Study aims to help children struggling with undetected visual barriers

January 30, 2013

Investigators look to parents, teachers, school counselors and nurses, and others, to help identify children with visual problems.

Hartford, CT-Behavioral optometrist Juanita Collier, MS, OD, and vision therapy coordinator Corinne Williams are spearheading a study to help school children overcome visual barriers to learning by:

  • Identifying children with potential visual issues early, because early detection and intervention are crucial to eliminating visual barriers to reading and learning.

  • Correcting these visual issues with eyeglasses, behavioral changes, or optometric vision therapy to enable children to achieve their full academic potential.

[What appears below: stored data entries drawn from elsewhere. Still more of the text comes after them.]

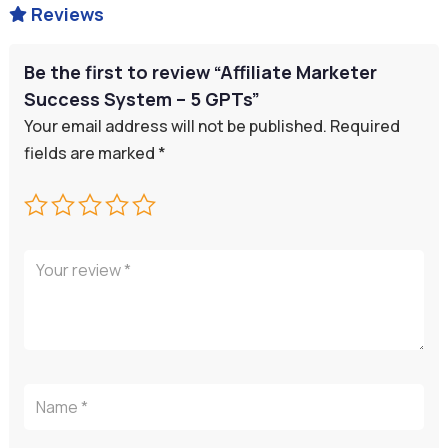
Reviews

Be the first to review “Affiliate Marketer
Success System – 5 GPTs”
Your email address will not be published.
Required
fields are marked
*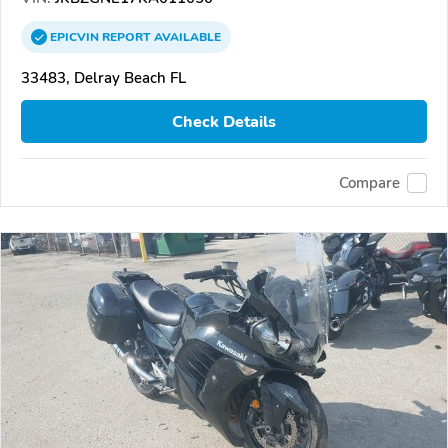
EPICVIN
REPORT
AVAILABLE
33483, Delray Beach FL
Check Details
Compare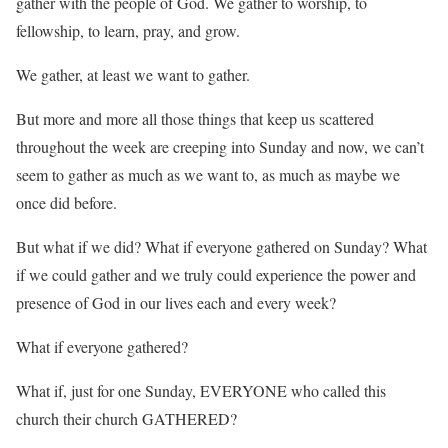
gather with the people of God. We gather to worship, to
fellowship, to learn, pray, and grow.
We gather, at least we want to gather.
But more and more all those things that keep us scattered
throughout the week are creeping into Sunday and now, we can’t
seem to gather as much as we want to, as much as maybe we
once did before.
But what if we did? What if everyone gathered on Sunday? What
if we could gather and we truly could experience the power and
presence of God in our lives each and every week?
What if everyone gathered?
What if, just for one Sunday, EVERYONE who called this
church their church GATHERED?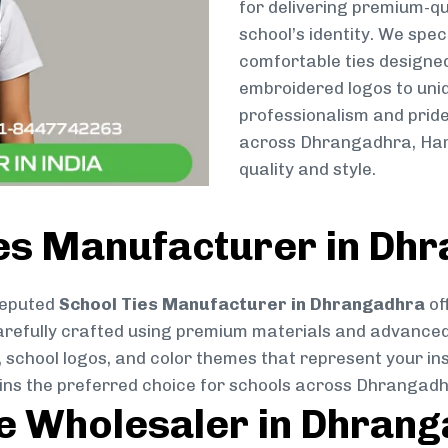
for delivering premium-qu
school’s identity. We spec
comfortable ties designe
embroidered logos to uniq
professionalism and pride
across Dhrangadhra, Harl
quality and style.
ies Manufacturer in Dh
reputed
School Ties Manufacturer in Dhrangadhra
of
s carefully crafted using premium materials and advance
, school logos, and color themes that represent your inst
ains the preferred choice for schools across Dhrangadh
ie Wholesaler in Dhran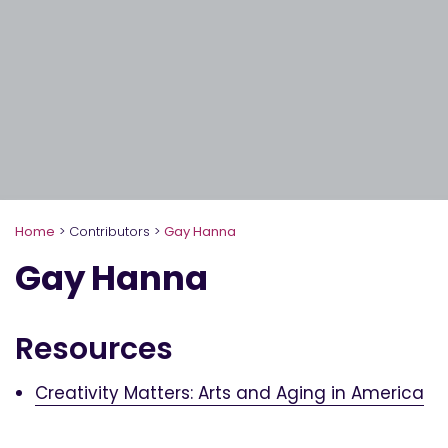
Home
>
Contributors
>
Gay Hanna
Gay Hanna
Resources
Creativity Matters: Arts and Aging in America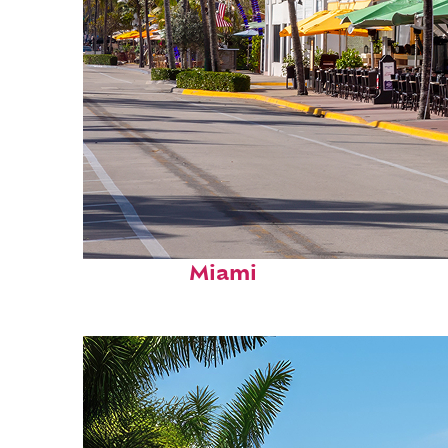
Fun facts about
Miami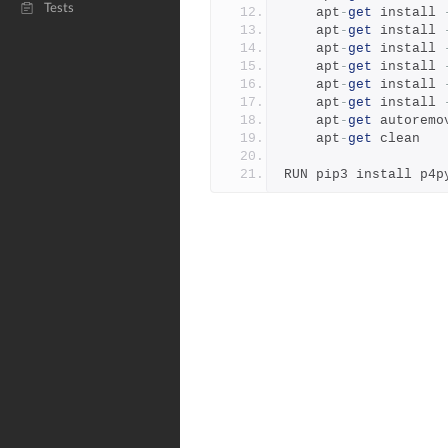
Tests
    apt
-
get
 install 
    apt
-
get
 install 
    apt
-
get
 install 
    apt
-
get
 install 
    apt
-
get
 install 
    apt
-
get
 install 
    apt
-
get
 autoremo
    apt
-
get
 clean
RUN pip3 install p4p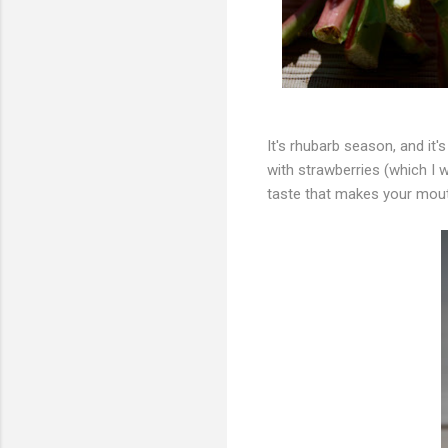
It's rhubarb season, and it's
with strawberries (which I w
taste that makes your mout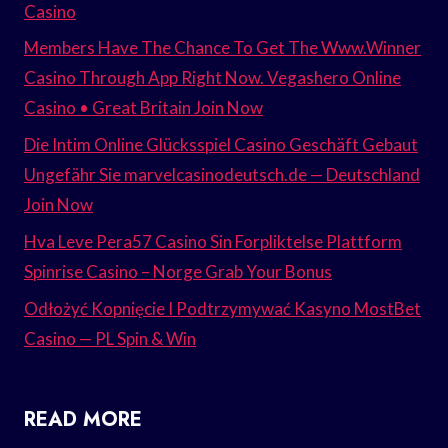
Casino
Members Have The Chance To Get The Www.Winner
Casino Through App Right Now. Vegashero Online
Casino • Great Britain Join Now
Die Intim Online Glücksspiel Casino Geschäft Gebaut
Ungefähr Sie marvelcasinodeutsch.de — Deutschland
Join Now
Hva Leve Pera57 Casino Sin Forpliktelse Plattform
Spinrise Casino – Norge Grab Your Bonus
Odłożyć Kopnięcie I Podtrzymywać Kasyno MostBet
Casino — PL Spin & Win
READ MORE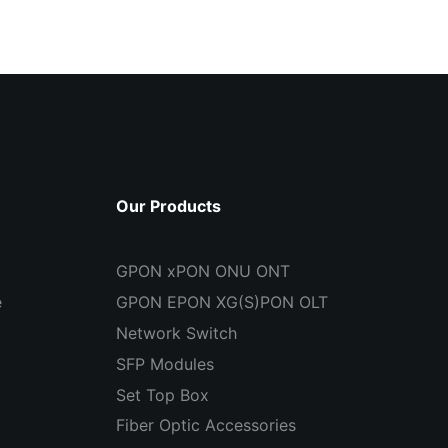
Our Products
GPON xPON ONU ONT
e
GPON EPON XG(S)PON OLT
Network Switch
SFP Modules
Set Top Box
Fiber Optic Accessories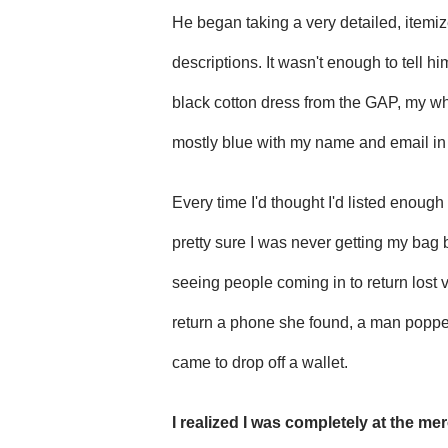
He began taking a very detailed, itemiz
descriptions. It wasn't enough to tell hi
black cotton dress from the GAP, my wh
mostly blue with my name and email in 
Every time I'd thought I'd listed enoug
pretty sure I was never getting my bag
seeing people coming in to return lost 
return a phone she found, a man popped
came to drop off a wallet.
I realized I was completely at the me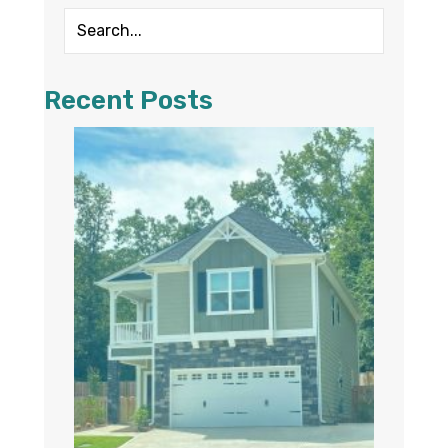
Recent Posts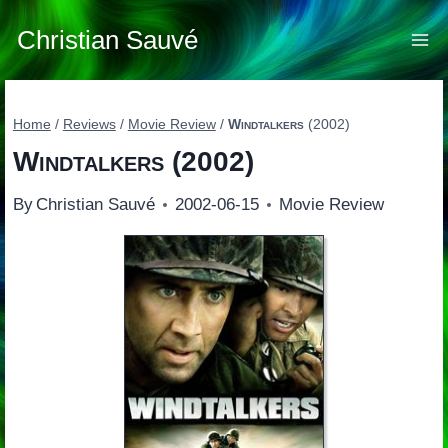
Skip
to
Christian Sauvé
content
Home
/
Reviews
/
Movie Review
/
Windtalkers
(2002)
Windtalkers
(2002)
By
Christian Sauvé
2002-06-15
Movie Review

While most schools assume they have ruled out vision problems by performing cursory vision screenings, these screenings detect only approximately 5% of actual vision problems, according to the College of Optometrists in Vision Development. This results in many children with undetected visual difficulties being placed in special education.

“My team and I have seen children who struggled for years before finding out they had convergence insufficiency,” Dr. Collier said. “When children struggle with reading and learning, it can cost their parents dearly in time, money, and frustration. In addition, there are significant costs to the schools when students have undiagnosed vision disorders.”

Collier and Williams are reaching out to parents, teachers, principals, school counselors, therapists, and school nurses everywhere to join this effort to help children with undetected visual problems who struggle in schools.

According to Collier and Williams, successful strategies and tactics will lead to decreased spending on already financially strained special education departments and allow education dollars to be reallocated.